Two alternative therapies that show promise are curcumin and Boswellia serrata. Curcumin has been shown to decrease prostaglandin E2 (PGE2), an AA metabolite downstream of COX, in human blood samples, 13 inhibit PGE2 receptor gene expression in cancer cells, 14 and inhibit increases in PGE2 production in human coronary artery endothelial cells (HCAEC). 15 Specific to renal disease, curcumin has been reported to protect against oxidative injury from ischemia/reperfusion injury in rat kidneys. 16 In addition, curcumin was reported to improve renal function, increase the level of reduced glutathione, decrease tumor necrosis factor-α (TNF-α), and decrease lipid peroxidation in rats with cisplatin-induced nephrotoxicity. 17 In rodent models, B. serrata has also been reported to be renal protective by inhibiting the induction of nitric oxide by lipopolysaccharide in peritoneal macrophages. 18 The effects of B. serrata have been found to be beneficial in ulcerative colitis, 19,20 collagenous colitis, 21 rheumatoid arthritis, 22 and osteoarthritis of the knee 23,24 in human models without kidney disease.

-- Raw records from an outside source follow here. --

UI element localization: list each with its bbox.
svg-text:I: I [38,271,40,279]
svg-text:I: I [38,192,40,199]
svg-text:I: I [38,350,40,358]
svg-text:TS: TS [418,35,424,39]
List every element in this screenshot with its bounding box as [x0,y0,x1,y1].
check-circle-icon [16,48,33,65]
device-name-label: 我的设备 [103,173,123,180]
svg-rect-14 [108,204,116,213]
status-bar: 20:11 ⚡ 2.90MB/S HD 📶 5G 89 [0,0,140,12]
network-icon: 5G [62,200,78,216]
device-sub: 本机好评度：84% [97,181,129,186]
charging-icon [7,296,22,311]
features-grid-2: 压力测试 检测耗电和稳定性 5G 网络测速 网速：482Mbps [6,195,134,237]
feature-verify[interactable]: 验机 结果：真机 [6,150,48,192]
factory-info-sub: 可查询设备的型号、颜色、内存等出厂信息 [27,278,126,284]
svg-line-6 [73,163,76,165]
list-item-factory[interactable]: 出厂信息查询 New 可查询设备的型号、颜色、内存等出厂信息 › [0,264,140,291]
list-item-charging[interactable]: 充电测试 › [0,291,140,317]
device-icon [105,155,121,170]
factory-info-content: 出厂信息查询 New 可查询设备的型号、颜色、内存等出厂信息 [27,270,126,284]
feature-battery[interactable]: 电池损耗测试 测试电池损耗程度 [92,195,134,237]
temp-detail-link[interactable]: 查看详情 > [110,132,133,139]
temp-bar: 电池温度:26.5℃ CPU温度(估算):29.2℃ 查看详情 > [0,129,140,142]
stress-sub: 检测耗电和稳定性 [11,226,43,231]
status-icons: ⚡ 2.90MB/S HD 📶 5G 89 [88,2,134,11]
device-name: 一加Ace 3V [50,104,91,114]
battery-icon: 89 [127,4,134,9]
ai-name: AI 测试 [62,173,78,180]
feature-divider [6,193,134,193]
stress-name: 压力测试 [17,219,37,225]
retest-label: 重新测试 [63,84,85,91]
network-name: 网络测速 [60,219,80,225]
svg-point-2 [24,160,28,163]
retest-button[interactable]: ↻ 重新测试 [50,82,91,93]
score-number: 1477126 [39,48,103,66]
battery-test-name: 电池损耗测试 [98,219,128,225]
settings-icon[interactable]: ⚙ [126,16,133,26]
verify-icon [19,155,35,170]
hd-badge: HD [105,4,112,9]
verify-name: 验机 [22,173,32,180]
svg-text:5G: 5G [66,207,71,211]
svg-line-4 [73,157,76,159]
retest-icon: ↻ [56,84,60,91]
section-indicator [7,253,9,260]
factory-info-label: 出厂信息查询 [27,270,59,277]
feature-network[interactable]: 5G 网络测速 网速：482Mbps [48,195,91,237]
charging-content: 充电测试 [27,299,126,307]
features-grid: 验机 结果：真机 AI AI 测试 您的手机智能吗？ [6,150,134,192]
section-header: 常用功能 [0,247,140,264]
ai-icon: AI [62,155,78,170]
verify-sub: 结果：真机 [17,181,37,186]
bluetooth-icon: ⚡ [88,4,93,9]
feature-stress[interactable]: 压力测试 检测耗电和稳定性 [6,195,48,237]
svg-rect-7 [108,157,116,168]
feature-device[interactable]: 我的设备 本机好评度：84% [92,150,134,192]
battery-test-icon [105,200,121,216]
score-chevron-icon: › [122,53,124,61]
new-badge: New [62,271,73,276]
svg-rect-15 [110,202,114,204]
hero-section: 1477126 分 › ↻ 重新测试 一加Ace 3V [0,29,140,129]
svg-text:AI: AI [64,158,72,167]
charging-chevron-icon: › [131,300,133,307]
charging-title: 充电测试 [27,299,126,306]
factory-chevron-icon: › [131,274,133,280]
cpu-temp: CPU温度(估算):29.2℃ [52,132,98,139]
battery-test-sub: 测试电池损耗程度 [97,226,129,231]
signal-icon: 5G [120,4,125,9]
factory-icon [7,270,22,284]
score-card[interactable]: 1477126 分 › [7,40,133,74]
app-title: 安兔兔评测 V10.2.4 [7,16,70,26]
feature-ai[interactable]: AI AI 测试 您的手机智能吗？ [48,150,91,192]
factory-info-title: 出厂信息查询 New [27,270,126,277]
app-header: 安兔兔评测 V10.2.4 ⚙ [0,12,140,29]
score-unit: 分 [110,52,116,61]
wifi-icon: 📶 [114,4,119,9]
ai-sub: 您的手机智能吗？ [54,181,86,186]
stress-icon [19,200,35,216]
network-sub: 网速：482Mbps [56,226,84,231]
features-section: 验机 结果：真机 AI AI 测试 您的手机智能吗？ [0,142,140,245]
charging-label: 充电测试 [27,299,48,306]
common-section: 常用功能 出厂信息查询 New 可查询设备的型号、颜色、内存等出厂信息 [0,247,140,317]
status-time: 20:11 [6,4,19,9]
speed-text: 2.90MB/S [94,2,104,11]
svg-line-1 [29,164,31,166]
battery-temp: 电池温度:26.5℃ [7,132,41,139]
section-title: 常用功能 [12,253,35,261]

However, to date, to our knowledge, there are no studies on the effects of curcumin or B. serrata on these pathways in CKD patients. In addition, no studies have been conducted by using a combination of curcumin and Boswellia in a readily available over-the-counter supplement in humans. Therefore, the purpose of this article is to report secondary analysis of metabolites downstream of COX and LOX after short-term supplementation of curcumin and B. serrata supplementation in early CKD nonhemodialysis patients.
Materials and Methods
Participation recruitment
The methodology for this study has previously been published with a primary analysis of this protocol on TNF-α, interleukin (IL)-6, glutathione peroxidase, and C-reactive protein, but it will be reviewed in detail here. 25 All participants were recruited from a community health center. Those patients deemed eligible were informed of study requirements and signed informed consents approved by the Institutional Review Board. Experimental procedures for this study conformed to the ethical consideration of the Declaration of Helsinki. Over-recruitment of subjects was performed to account for patient dropout.
Participant eligibility
Patients recruited for this study were older than 18 years of age and had stage 1–5 CKD, completed a medical history questionnaire, and underwent a general medical exam by a physician to determine eligibility. Patients were excluded from the study if they had taken nutritional supplements in the past 3 months, had a malabsorption syndrome, had an illness requiring hospitalization, had a change in body weight ≥10 lbs. in the past 6 months, had a life expectancy ≤3 months, or were pregnant. In addition, patients with a rice allergy were excluded from the study, as the placebo contained rice powder.
Sample size calculation
Previous research using curcumin as an anti-inflammatory supplement in animal models was used to determine the sample size for this study. 16,17,26 –28 Six to eight participants per group were determined to be sufficient to show significant differences between groups in markers of inflammation with a type I error rate of 0.05 and a power of 0.80.
Randomization
A prospective, double-blind, randomized, placebo-controlled trial was conducted in Central Texas at a community health center providing care for the underserved. Participants were randomly assigned to a treatment or placebo group. Study participants and investigators were blinded to the assignment of patients to treatment or placebo groups. Pharmacists at the community health center prepared all medication and supplements and dispensed the medication and supplements to each group. Therefore, the pharmacists were the only individuals who were not blinded to the treatment protocol. Supplement bottles for each group were identical.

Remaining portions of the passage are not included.